Again, this is one-sided-well-within-the-box-liberal-group-think as I personally know many people who learned as a child to think of sex as a mere bio-function to be expressed anytime, anywhere, with anyone and may never again be able to be relaxed about making love as a pure thing; a God ordained sacred and holy union of a husband and wife.Now we get into the full Monty of Nicholas Humphrey’s promulgations as he lays it on the line:
…what would happen if this kind of vicious circle were to be forcibly broken? What would happen if, for example, there were to be an externally imposed “time-out”? Wouldn’t we predict that, just to the extent it is a vicious circle, the process of becoming a fully-fledged believer might be surprisingly easy to disrupt? I think the clearest evidence of how these belief systems typically hold sway over their followers can in fact be found in historical examples of what has happened when group members have been involuntarily exposed to the fresh air of the outside world.

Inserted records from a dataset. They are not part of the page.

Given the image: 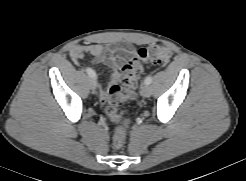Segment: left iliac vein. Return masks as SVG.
<instances>
[{
	"label": "left iliac vein",
	"instance_id": "4c4485c4",
	"mask_svg": "<svg viewBox=\"0 0 246 181\" xmlns=\"http://www.w3.org/2000/svg\"><path fill=\"white\" fill-rule=\"evenodd\" d=\"M140 93L143 97H149L152 93V90L149 84H143L141 86Z\"/></svg>",
	"mask_w": 246,
	"mask_h": 181
}]
</instances>
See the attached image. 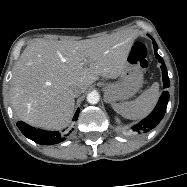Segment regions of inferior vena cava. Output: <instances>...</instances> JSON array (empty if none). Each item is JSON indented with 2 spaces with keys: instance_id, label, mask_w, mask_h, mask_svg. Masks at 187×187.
Returning a JSON list of instances; mask_svg holds the SVG:
<instances>
[{
  "instance_id": "inferior-vena-cava-1",
  "label": "inferior vena cava",
  "mask_w": 187,
  "mask_h": 187,
  "mask_svg": "<svg viewBox=\"0 0 187 187\" xmlns=\"http://www.w3.org/2000/svg\"><path fill=\"white\" fill-rule=\"evenodd\" d=\"M81 94V91L79 89H74L71 91L72 97H78Z\"/></svg>"
}]
</instances>
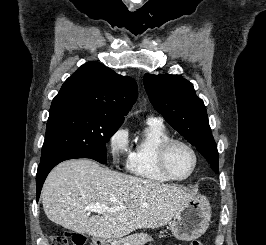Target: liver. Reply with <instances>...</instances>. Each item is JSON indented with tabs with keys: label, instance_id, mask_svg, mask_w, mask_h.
<instances>
[{
	"label": "liver",
	"instance_id": "1",
	"mask_svg": "<svg viewBox=\"0 0 266 245\" xmlns=\"http://www.w3.org/2000/svg\"><path fill=\"white\" fill-rule=\"evenodd\" d=\"M41 199L52 223L100 239H120L137 229L163 227L193 199L177 185H162L102 169L92 159H72L49 173ZM108 209L90 217L84 207Z\"/></svg>",
	"mask_w": 266,
	"mask_h": 245
}]
</instances>
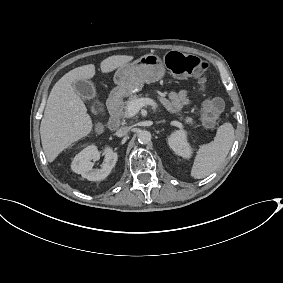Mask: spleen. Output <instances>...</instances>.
Segmentation results:
<instances>
[{"label":"spleen","mask_w":283,"mask_h":283,"mask_svg":"<svg viewBox=\"0 0 283 283\" xmlns=\"http://www.w3.org/2000/svg\"><path fill=\"white\" fill-rule=\"evenodd\" d=\"M235 138L231 123H224L217 129L214 140L201 145L197 151L191 176L201 179L216 171L224 162Z\"/></svg>","instance_id":"obj_1"}]
</instances>
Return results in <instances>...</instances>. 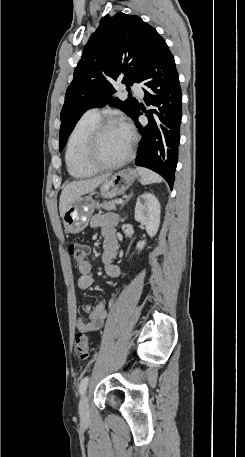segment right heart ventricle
Returning a JSON list of instances; mask_svg holds the SVG:
<instances>
[{"label": "right heart ventricle", "mask_w": 245, "mask_h": 457, "mask_svg": "<svg viewBox=\"0 0 245 457\" xmlns=\"http://www.w3.org/2000/svg\"><path fill=\"white\" fill-rule=\"evenodd\" d=\"M100 121L98 116L85 114L73 127L67 142L66 163L69 173L75 178H84L91 171L79 163V153L83 149L91 128ZM88 150V153L89 154Z\"/></svg>", "instance_id": "e07e8e85"}]
</instances>
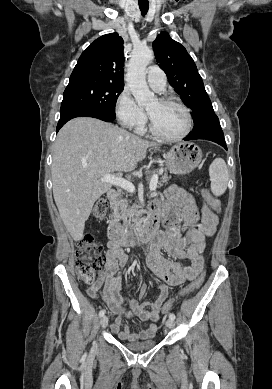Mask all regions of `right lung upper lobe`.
Instances as JSON below:
<instances>
[{"mask_svg": "<svg viewBox=\"0 0 272 389\" xmlns=\"http://www.w3.org/2000/svg\"><path fill=\"white\" fill-rule=\"evenodd\" d=\"M123 39L117 33L96 39L81 54L70 83L94 81L124 85Z\"/></svg>", "mask_w": 272, "mask_h": 389, "instance_id": "obj_1", "label": "right lung upper lobe"}]
</instances>
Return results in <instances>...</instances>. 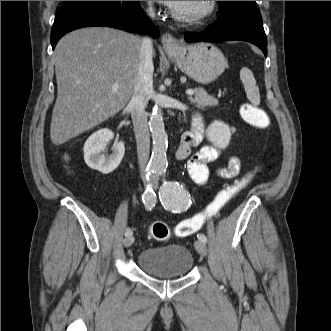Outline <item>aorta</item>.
<instances>
[{
    "mask_svg": "<svg viewBox=\"0 0 331 331\" xmlns=\"http://www.w3.org/2000/svg\"><path fill=\"white\" fill-rule=\"evenodd\" d=\"M149 128L153 140V149L150 168L156 173H162L167 168L168 136L163 122L162 109L158 106L153 108L149 120Z\"/></svg>",
    "mask_w": 331,
    "mask_h": 331,
    "instance_id": "1",
    "label": "aorta"
}]
</instances>
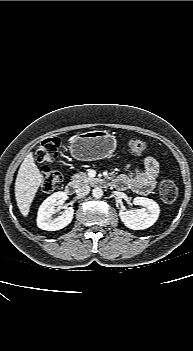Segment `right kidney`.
<instances>
[{
  "instance_id": "right-kidney-1",
  "label": "right kidney",
  "mask_w": 193,
  "mask_h": 351,
  "mask_svg": "<svg viewBox=\"0 0 193 351\" xmlns=\"http://www.w3.org/2000/svg\"><path fill=\"white\" fill-rule=\"evenodd\" d=\"M68 196L65 192L59 191L53 193L40 205L37 215V226L42 230L56 231L69 225L73 219L74 209L68 207L62 215L57 218H52L56 213L55 206L62 205Z\"/></svg>"
}]
</instances>
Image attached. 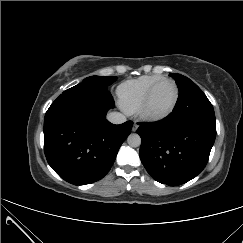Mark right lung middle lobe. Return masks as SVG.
<instances>
[{"label": "right lung middle lobe", "mask_w": 243, "mask_h": 243, "mask_svg": "<svg viewBox=\"0 0 243 243\" xmlns=\"http://www.w3.org/2000/svg\"><path fill=\"white\" fill-rule=\"evenodd\" d=\"M117 77L109 76V77H101V76H90L83 80L82 83L90 84L94 87L107 89L109 85H111Z\"/></svg>", "instance_id": "dd1d6c3e"}]
</instances>
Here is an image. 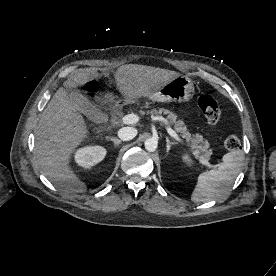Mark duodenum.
I'll return each mask as SVG.
<instances>
[{"label":"duodenum","instance_id":"duodenum-1","mask_svg":"<svg viewBox=\"0 0 276 276\" xmlns=\"http://www.w3.org/2000/svg\"><path fill=\"white\" fill-rule=\"evenodd\" d=\"M119 108H120V105L118 104L113 105L110 110L111 115H115L116 112L119 110Z\"/></svg>","mask_w":276,"mask_h":276}]
</instances>
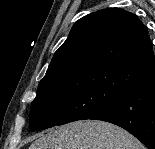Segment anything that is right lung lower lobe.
<instances>
[{"label": "right lung lower lobe", "mask_w": 155, "mask_h": 149, "mask_svg": "<svg viewBox=\"0 0 155 149\" xmlns=\"http://www.w3.org/2000/svg\"><path fill=\"white\" fill-rule=\"evenodd\" d=\"M89 119L118 125L155 149V76L130 89Z\"/></svg>", "instance_id": "98d812e1"}]
</instances>
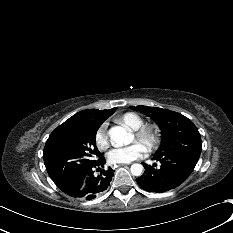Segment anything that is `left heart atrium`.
<instances>
[{"label": "left heart atrium", "mask_w": 233, "mask_h": 233, "mask_svg": "<svg viewBox=\"0 0 233 233\" xmlns=\"http://www.w3.org/2000/svg\"><path fill=\"white\" fill-rule=\"evenodd\" d=\"M145 146L140 142H135L129 146L115 148L108 154V158L113 163H130L146 153Z\"/></svg>", "instance_id": "obj_1"}]
</instances>
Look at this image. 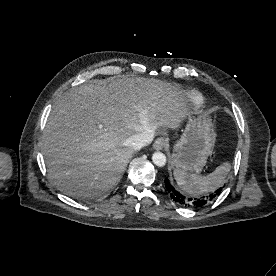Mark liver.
I'll return each instance as SVG.
<instances>
[{
  "label": "liver",
  "mask_w": 276,
  "mask_h": 276,
  "mask_svg": "<svg viewBox=\"0 0 276 276\" xmlns=\"http://www.w3.org/2000/svg\"><path fill=\"white\" fill-rule=\"evenodd\" d=\"M189 115L182 90L158 79L122 75L71 88L54 103L43 135L49 178L73 198L97 197L124 173L131 136L177 129Z\"/></svg>",
  "instance_id": "obj_1"
}]
</instances>
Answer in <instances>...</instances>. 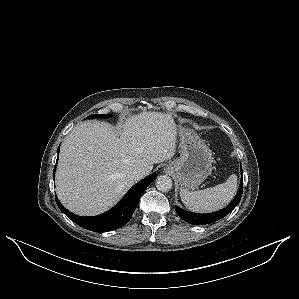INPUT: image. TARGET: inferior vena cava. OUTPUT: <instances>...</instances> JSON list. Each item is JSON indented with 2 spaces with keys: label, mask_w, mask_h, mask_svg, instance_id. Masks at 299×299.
I'll list each match as a JSON object with an SVG mask.
<instances>
[{
  "label": "inferior vena cava",
  "mask_w": 299,
  "mask_h": 299,
  "mask_svg": "<svg viewBox=\"0 0 299 299\" xmlns=\"http://www.w3.org/2000/svg\"><path fill=\"white\" fill-rule=\"evenodd\" d=\"M145 170L142 168H135L133 170L130 171V177L134 180V181H138L140 179H142L145 176Z\"/></svg>",
  "instance_id": "602c4592"
}]
</instances>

This is exemplary of his proposal: to forcibly unleash the forces of atheism upon you, your children your worldview, you schools (even and especially home schools). Again, appealing to fellow militant activist atheist Richard Dawkins, Nicholas Humphrey makes reference to “cultural viruses.” Do not simply shrug off the fact that militant activist atheist are increasingly dehumanizing religious people: as with abortion; dehumanization precedes persecution and extermination.Nicholas Humphrey gets to his bottom line point which he described thusly:
Suppose that, as the Amish case suggests, young members of such a faith would-if given the opportunity to make up their own minds-choose to leave. Doesn’t this say something important about the morality of imposing any such faith on children to begin with? I think it does. In fact I think it says everything we need to know in order to condemn it…So I’ll come to the main point-and lesson-of this lecture. I want to propose a general test for deciding when and whether the teaching of a belief system to children is morally defensible. As follows. If it is ever the case that teaching this system to children will mean that later in life they come to hold beliefs that, were they in fact to have had access to alternatives, they would most likely not have chosen for themselves, then it is morally wrong of whoever presumes to impose this system and to chose for them to do so. No one has the right to choose badly for anyone else…
only if we know that teaching a system to children will mean that later in life they come to hold beliefs that, were they to have had access to alternatives, they would still have chosen for themselves, only then can it be morally allowable for whoever imposes this system and chooses for them to do so.
Thus, the only allowable result is a worldview that a child would have come to hold when, having been given access to alternatives, they would have most likely chosen. And then we are provided a typical baseless atheist assertion of moral condemnation. He had previously referred to giving the child “access to the full range of alternatives.”Full range meaning that they may choose to become a Mother Theresa or an Adolf Hitler. Given the choice they may forgo working 40-80 hours per week and coming home to a wife who does not elicit constant goose bumpy adrenaline spiked feeling and choose the life of a pornographer. They may become a foster parent or an assassin. No, no! No? Why not, because of some vague and ultimately judicially impotent notion of right and wrong?
No indeed, because the view of such atheists is that of a Utopian human race wherein education of the “right” kind will produce pure benevolence.